Archive for laptop thefts

July 4th, 2010 – Episode 151

Posted in Annoucements, Breach, Court Cases, criminal forensics, ediscovery, Show Notes, The CyberJungle, Vulnerabilities with tags , , , , on July 3, 2010 by datasecurityblog

You can hear Episode 151 by clicking on the flash player below, or you can go to our listening options page, and find other ways to receive the show. Episode 151 is one hour and ten minutes long.

Interview Segments:

Interview – Laptop security – it’s part psychology, part technology. Dr. Larry Ponemon from the Ponemon Institute shares his research on laptop theft.  The interview is about ten minutes long, and it starts about 54 minutes into the show.

Interview – David Thompson is co-author of Wild West 2.0, a book that explains what’s happening as the wild web matures, and becomes civilized.  The book takes a historical approach, by drawing parallels between the internet and the wild American frontier, and the disruptions to society as “gentrification” occured — and newbies began to inhabit those spaces.

Event Announcement- Sierra Nevada Infragard

Get smart about smart phone policy in the workplace:

The InfraGard Sierra Nevada Members Alliance is holding its summer meeting on Thursday, July 15, 2010, on the topic of an urgent workplace hazard: Employee-Owned Smartphones—Accessing Workplace Email and Data. A panel of data security and legal experts will cover the technology, human resource, and legal issues related to smartphones in the workplace.

This is a lunch-time event. Donation is $8 buys a light lunch and the admission.  The location is: The Regional Public Safety Training Center, 5190 Spectrum Boulevard, Room #102A, Reno, Nevada


Our Take on This Week’s News

America is riddled with politically motivated surveillance,or so reports the American Civil Liberties Union. Here’s the ACLU report on police infiltration and monitoring of citizen activity in 33 states and the District of Columbia.
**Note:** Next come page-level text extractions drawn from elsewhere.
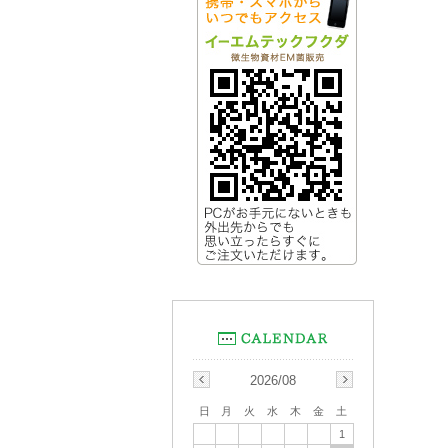
2026/08
日
月
火
水
木
金
土
1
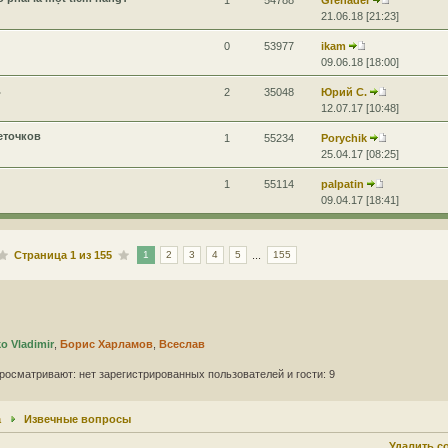
1
54788
Grenader
21.06.18 [21:23]
0
53977
ikam
09.06.18 [18:00]
.
2
35048
Юрий С.
12.07.17 [10:48]
еточков
1
55234
Porychik
25.04.17 [08:25]
1
55114
palpatin
09.04.17 [18:41]
Страница
1
из
155
...
1
2
3
4
5
155
 Vladimir
,
Борис Харламов
,
Всеслав
росматривают: нет зарегистрированных пользователей и гости: 9
а
Извечные вопросы
Удалить c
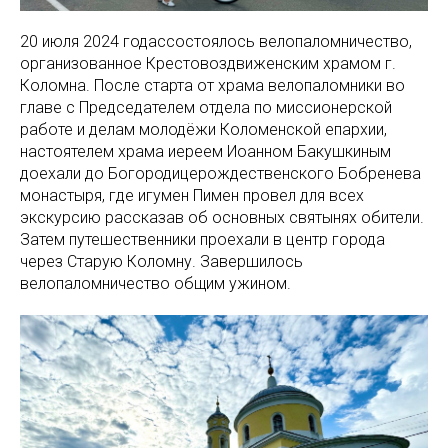
20 июля 2024 годассостоялось велопаломничество,
организованное Крестовоздвиженским храмом г.
Коломна. После старта от храма велопаломники во
главе с Председателем отдела по миссионерской
работе и делам молодёжи Коломенской епархии,
настоятелем храма иереем Иоанном Бакушкиным
доехали до Богородицерождественского Бобренева
монастыря, где игумен Пимен провел для всех
экскурсию рассказав об основных святынях обители.
Затем путешественники проехали в центр города
через Старую Коломну. Завершилось
велопаломничество общим ужином.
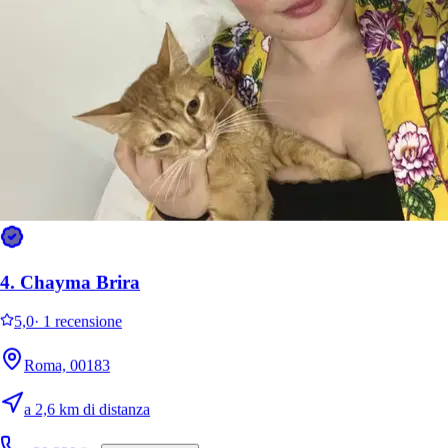
Ho affidato il mio cane a Cristina per 1 settimana. Posso dire di
essere rimasta colpita dalla sua empatia, simpatia e dolcezza con cui
ha accolto da subito il mio cane. Inoltre mi ha costantemente ma
È più facile cercare i pet sitter nell’app
Scarica l’app Sittsy
4.
Chayma Brira
5,0
·
1 recensione
Roma, 00183
a 2,6 km di distanza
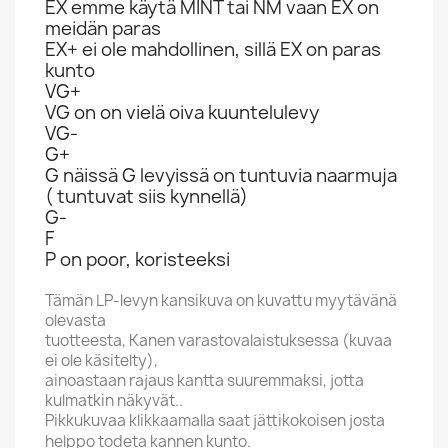
EX emme käytä MINT tai NM vaan EX on
meidän paras
EX+ ei ole mahdollinen, sillä EX on paras
kunto
VG+
VG on on vielä oiva kuuntelulevy
VG-
G+
G näissä G levyissä on tuntuvia naarmuja
( tuntuvat siis kynnellä)
G-
F
P on poor, koristeeksi
Tämän LP-levyn kansikuva on kuvattu myytävänä
olevasta
tuotteesta, Kanen varastovalaistuksessa (kuvaa
ei ole käsitelty),
ainoastaan rajaus kantta suuremmaksi, jotta
kulmatkin näkyvät..
Pikkukuvaa klikkaamalla saat jättikokoisen josta
helppo todeta kannen kunto.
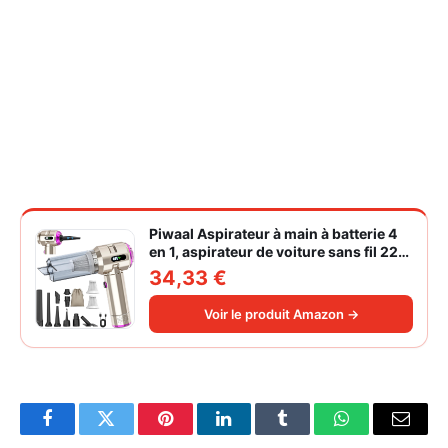
Piwaal Aspirateur à main à batterie 4
en 1, aspirateur de voiture sans fil 22
000 Pa avec moteur sans balais,
34,33 €
souffleur électrique à air comprimé
220 000 tr/min 3 vitesses pour poils
Voir le produit Amazon →
d'animaux
Facebook
Twitter
Pinterest
LinkedIn
Tumblr
WhatsApp
Email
Don’t think about lying in family court… divorce lawyers are finding out the real scoop on facebook.

Best Buy tries to fire employee for satire.  The employee was worked three years selling mobile phones for Best Buy.  But the company didn’t appreciate it when its mobile phone expert created a video poking fun at the irrational appetite for iPhone. WARNING: Do not listen to this at work without headphones; potty mouth alert!

Voice mail hacking –  an example of an app that allows  CallerID spoofing.  Anyone can get into many voice mail accounts without a password, and can listen to messages, alter settings, or even create a new voice mail greeting.

Growing risks of advanced attack threats — eighty percent of businesses have been hit.

The government of India has ordered Skype, RIM (Blackberry) and Google to provide a way for its security agencies to intercept messages.  Why is this important? Two reasons:  1) we all do business with India in some indirect fashion.  Someone you are doing business with is doing business with companies in India.  2)  Giving a back door to the Indian government is, in effect, giving it to the world.  The companies have 15 days to comply with the order or be banned from doing business in India.

FBI’s Internet Crime Complaint Center (IC3) reports a spam attack that appears to come from one of your friends who is stuck overseas without money or passport.  Needs help.

The accused Russian Spies had an interesting bag of tricks that included the use of steganography. That’s the art and science of hiding messages in plain site, by embedding the information in the text of another document, or in a photo or a piece of art.  It’s not just a tool for spies. You, too, can use steganography to protect your privacy.